Yukarıda anılan belirtiler arasında yer alan; kendisine yetenek ve
becerilerinin çok altında veya uzmanlık alanına girmeyen işlerin verilmesi
olgusuna, aşağıda aynen sunulan Yargıtay kararı somut bir örnek
oluşturmaktadır:
“… Davacının davalı işyerinde muhasebe elemanı olarak çalıştığı sırada
temizlik elemanı olarak temizlik işlerine verildiği, davacının yeni verildiği bu
işyerinde işbaşı yapmayarak hizmet akdini sona erdirdiği, iş değişikliği sebebiyle
davacının çalışma şartları ağırlaştığından davacının feshinin 1475 sayılı Yasanın
16/II. Maddesine uygun düştüğünden kıdem tazminatının kabulü doğru ise de
feshi gerçekleştirdiği anlaşılan davacı lehine ihbar tazminatına karar verilmesi
hatalı olup bozmayı gerektirmiştir …”
Her mobbing olgusunda bu davranışsal belirtilerin hepsinin bulunması şart
değildir.

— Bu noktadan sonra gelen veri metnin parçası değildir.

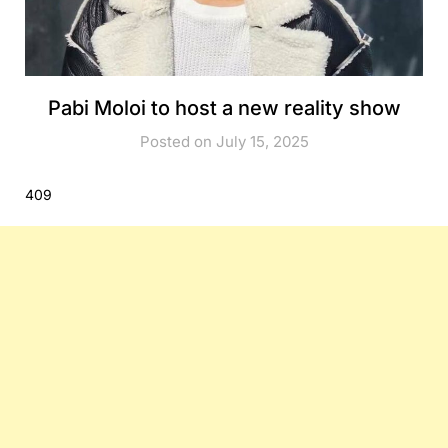
Pabi Moloi to host a new reality show
Posted on July 15, 2025
409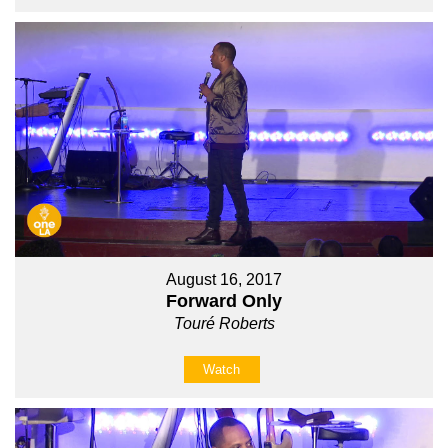
August 16, 2017
Forward Only
Touré Roberts
Watch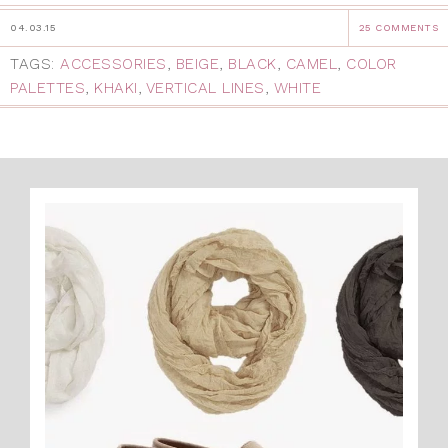
04.03.15
25 COMMENTS
TAGS:
ACCESSORIES
,
BEIGE
,
BLACK
,
CAMEL
,
COLOR
PALETTES
,
KHAKI
,
VERTICAL LINES
,
WHITE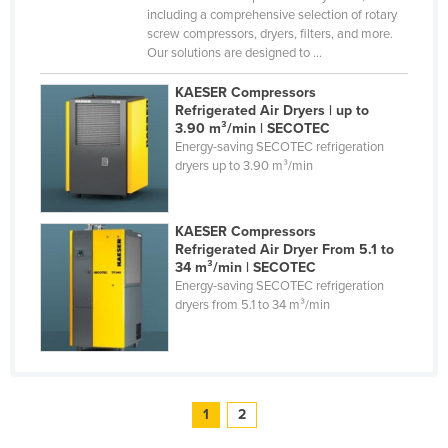
including a comprehensive selection of rotary
screw compressors, dryers, filters, and more.
Our solutions are designed to ...
KAESER Compressors
Refrigerated Air Dryers | up to
3.90 m³/min | SECOTEC
Energy-saving SECOTEC refrigeration
dryers up to 3.90 m³/min
KAESER Compressors
Refrigerated Air Dryer From 5.1 to
34 m³/min | SECOTEC
Energy-saving SECOTEC refrigeration
dryers from 5.1 to 34 m³/min
1
2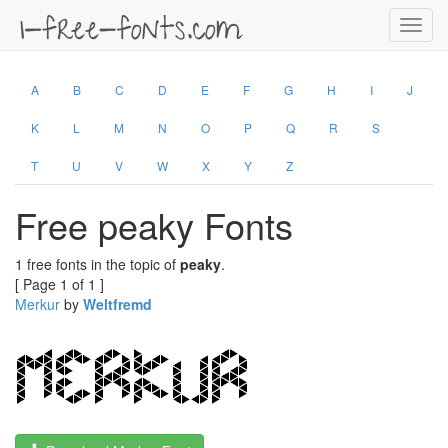
Toggl
navig
A
B
C
D
E
F
G
H
I
J
K
L
M
N
O
P
Q
R
S
T
U
V
W
X
Y
Z
Free peaky Fonts
1 free fonts in the topic of
peaky
.
[ Page 1 of 1 ]
Merkur
by
Weltfremd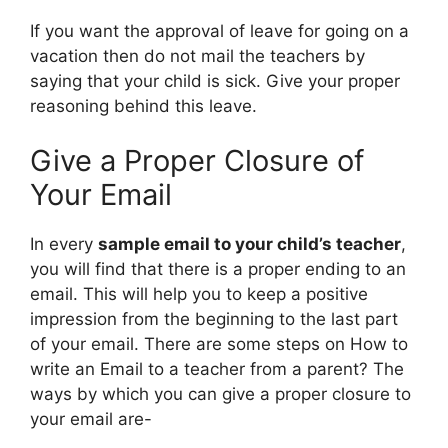
If you want the approval of leave for going on a
vacation then do not mail the teachers by
saying that your child is sick. Give your proper
reasoning behind this leave.
Give a Proper Closure of
Your Email
In every
sample email to your child’s teacher
,
you will find that there is a proper ending to an
email. This will help you to keep a positive
impression from the beginning to the last part
of your email. There are some steps on How to
write an Email to a teacher from a parent? The
ways by which you can give a proper closure to
your email are-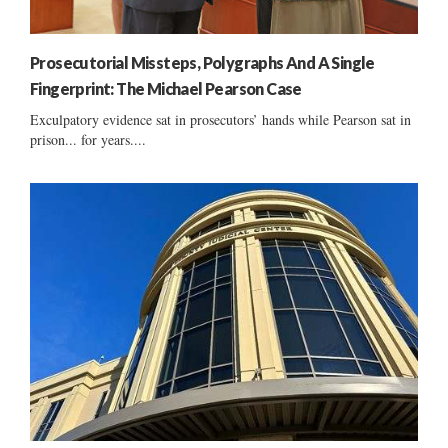
Prosecutorial Missteps, Polygraphs And A Single
Fingerprint: The Michael Pearson Case
Exculpatory evidence sat in prosecutors’ hands while Pearson sat in
prison... for years....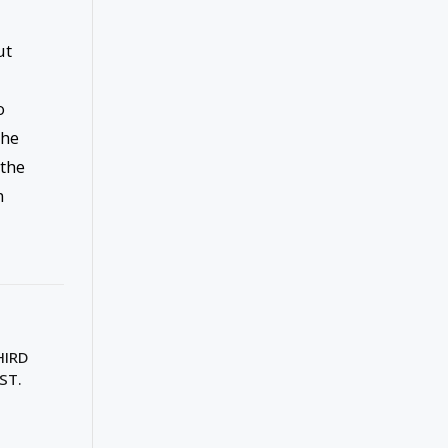
ut
o
the
 the
m
HIRD
ST.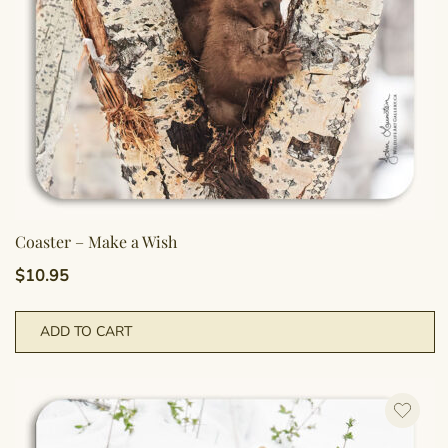
Coaster – Make a Wish
$
10.95
ADD TO CART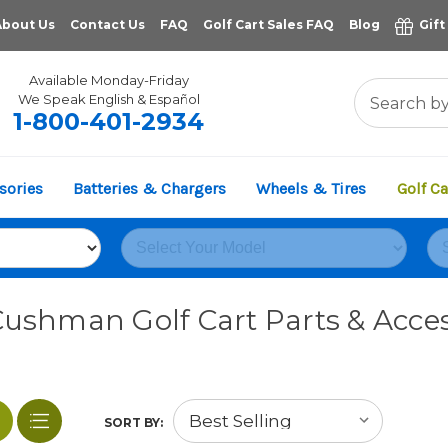
About Us
Contact Us
FAQ
Golf Cart Sales FAQ
Blog
Gift
Available Monday-Friday
We Speak English & Español
1-800-401-2934
sories
Batteries & Chargers
Wheels & Tires
Golf Ca
Cushman Golf Cart Parts & Acces
SORT BY: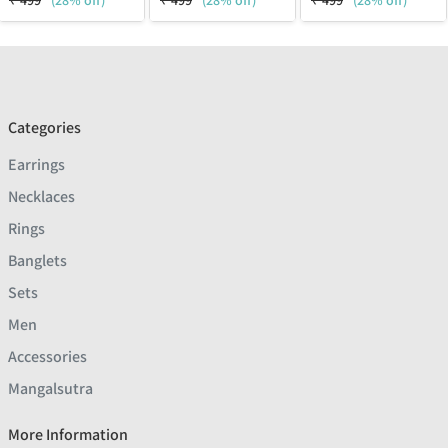
₹
499
(28% off)
₹
499
(28% off)
₹
499
(28% off)
Categories
Earrings
Necklaces
Rings
Banglets
Sets
Men
Accessories
Mangalsutra
More Information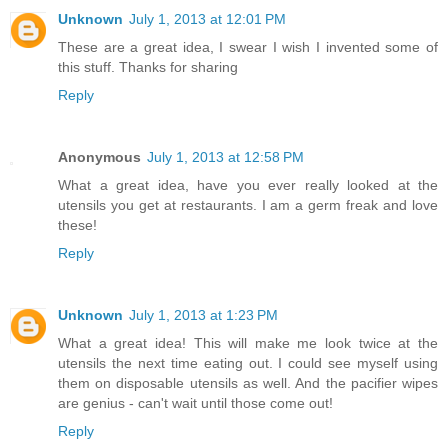
Unknown
July 1, 2013 at 12:01 PM
These are a great idea, I swear I wish I invented some of
this stuff. Thanks for sharing
Reply
Anonymous
July 1, 2013 at 12:58 PM
What a great idea, have you ever really looked at the
utensils you get at restaurants. I am a germ freak and love
these!
Reply
Unknown
July 1, 2013 at 1:23 PM
What a great idea! This will make me look twice at the
utensils the next time eating out. I could see myself using
them on disposable utensils as well. And the pacifier wipes
are genius - can't wait until those come out!
Reply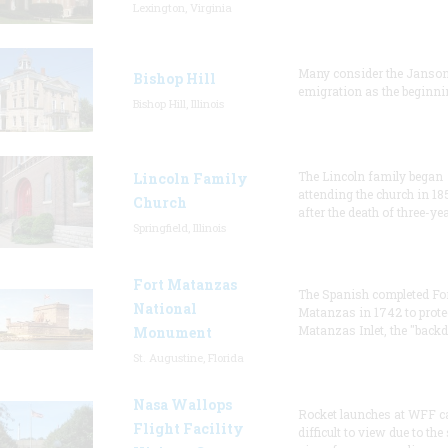
Lexington, Virginia
Many consider the Janson
Bishop Hill
emigration as the beginni
Bishop Hill, Illinois
The Lincoln family began
Lincoln Family
attending the church in 18
Church
after the death of three-ye
Springfield, Illinois
Fort Matanzas
The Spanish completed Fo
National
Matanzas in 1742 to prote
Matanzas Inlet, the "backd
Monument
St. Augustine, Florida
Nasa Wallops
Rocket launches at WFF c
Flight Facility
difficult to view due to the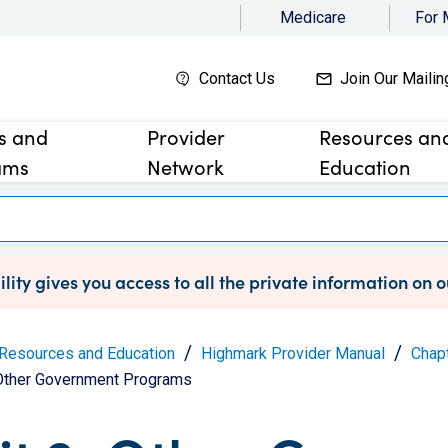
Medicare
For
Contact Us
Join Our Mailin
es and
Provider
Resources an
ams
Network
Education
lity gives you access to all the private information on 
Resources and Education
Highmark Provider Manual
Chapt
 Other Government Programs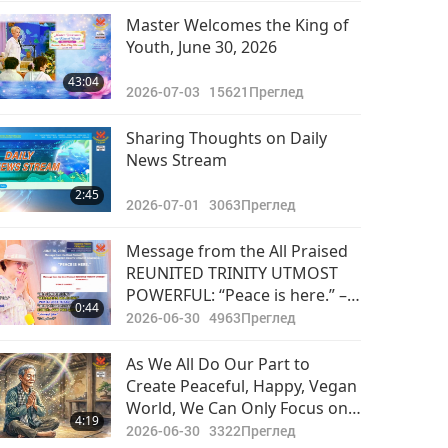
Master Welcomes the King of
Youth, June 30, 2026
43:04
2026-07-03
15621
Преглед
Sharing Thoughts on Daily
News Stream
2:45
2026-07-01
3063
Преглед
Message from the All Praised
REUNITED TRINITY UTMOST
POWERFUL: “Peace is here.” –
0:44
Supreme Master Ching Hai
2026-06-30
4963
Преглед
(vegan)
As We All Do Our Part to
Create Peaceful, Happy, Vegan
World, We Can Only Focus on
4:19
Success!
2026-06-30
3322
Преглед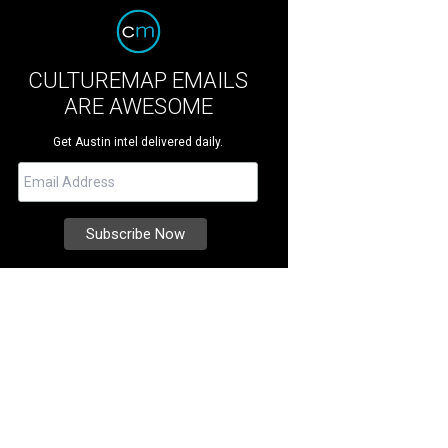
CULTUREMAP EMAILS
ARE AWESOME
Get Austin intel delivered daily.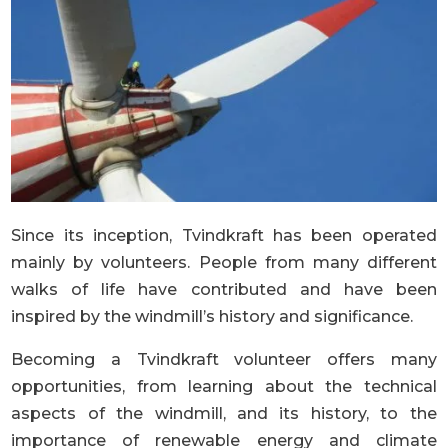
Since its inception, Tvindkraft has been operated
mainly by volunteers. People from many different
walks of life have contributed and have been
inspired by the windmill’s history and significance.
Becoming a Tvindkraft volunteer offers many
opportunities, from learning about the technical
aspects of the windmill, and its history, to the
importance of renewable energy and climate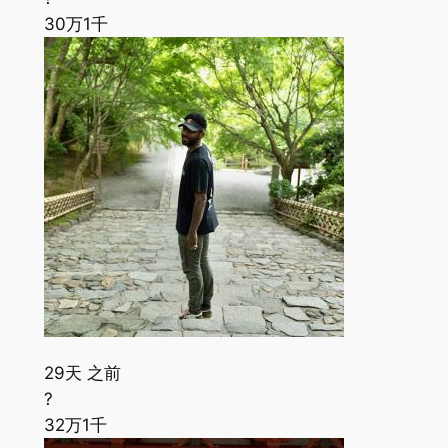
30万
1千
29天 之前
?
32万
1千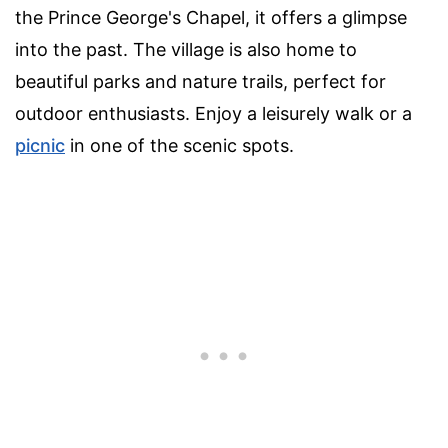
the Prince George's Chapel, it offers a glimpse
into the past. The village is also home to
beautiful parks and nature trails, perfect for
outdoor enthusiasts. Enjoy a leisurely walk or a
picnic
in one of the scenic spots.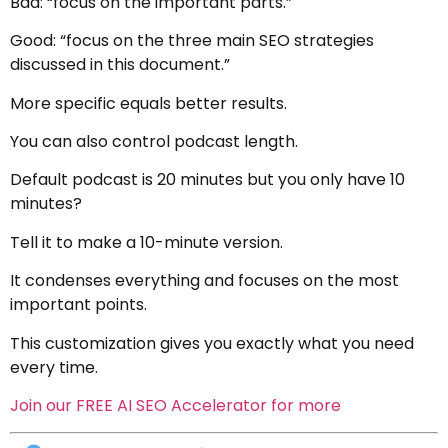
Bad: “focus on the important parts.”
Good: “focus on the three main SEO strategies
discussed in this document.”
More specific equals better results.
You can also control podcast length.
Default podcast is 20 minutes but you only have 10
minutes?
Tell it to make a 10-minute version.
It condenses everything and focuses on the most
important points.
This customization gives you exactly what you need
every time.
Join our FREE AI SEO Accelerator for more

Ancak bu davranışların kasıtlı ve sürekli olarak tekrarlanması, mobbingin
ortaya çıkmasına ve sonuç olarak bireyin iş yaşamından uzaklaşmasına neden
olur. Bu listede bulunan davranışlardan herhangi biri, bir birey için problem
oluştururken, bir başka birey için hiçbir sorun oluşturmayabilir. Eğer bir kişi bu
davranışlardan rahatsız olduğunu ve zarar gördüğünü düşünürse davranış,
problem niteliğini alır ve mobbing davranışı haline gelir. Mobbingin davranışsal
belirtilerinin yanı sıra bir işyerinde mobbingin varlığına işaret eden birtakım
fizyolojik belirtiler de bireylerde gözlenebilir.
Mobbingin Fizyolojik Belirtileri:
• Beyinle ilgili: Sıkıntı, panik atak, depresyon, yarım baş ağrısı, baş
dönmesi. Hafıza kaybı, dikkati toplayamama ve uykusuzluk.
• Deriyle ilgili: Kaşınma, kızarma, pullanma veya döküntü gibi deri
hastalıkları.
• Gözlerle ilgili: Ansızın göz kararması, görmede bulanıklık.
• Boyun ve sırtla ilgili: Boyun kaslarında ve sırtta ağrı.
• Kalple ilgili: Hızlı ve düzensiz çarpıntılar, kalp krizi.
• Eklemlerle ilgili: Titreme, terleme, bacaklarda halsizlik hissetme, kas
ağrıları.
• Sindirim sistemiyle ilgili: Yanma, ekşime, hazım zorluğu gibi mide
rahatsızlıkları, ülser.
• Solunum sistemiyle ilgili: Nefessiz kalma, nefes alamama gibi solunum
sorunları.
• Bağışıklık sistemiyle ilgili: Organizmanın savunma yapılarında zayıflama,
hastalıklara çok çabuk yakalanabilme.
Kaynak: Prof. Dr. Pınar TINAZ, İşyerinde Psikolojik Taciz (Mobbing).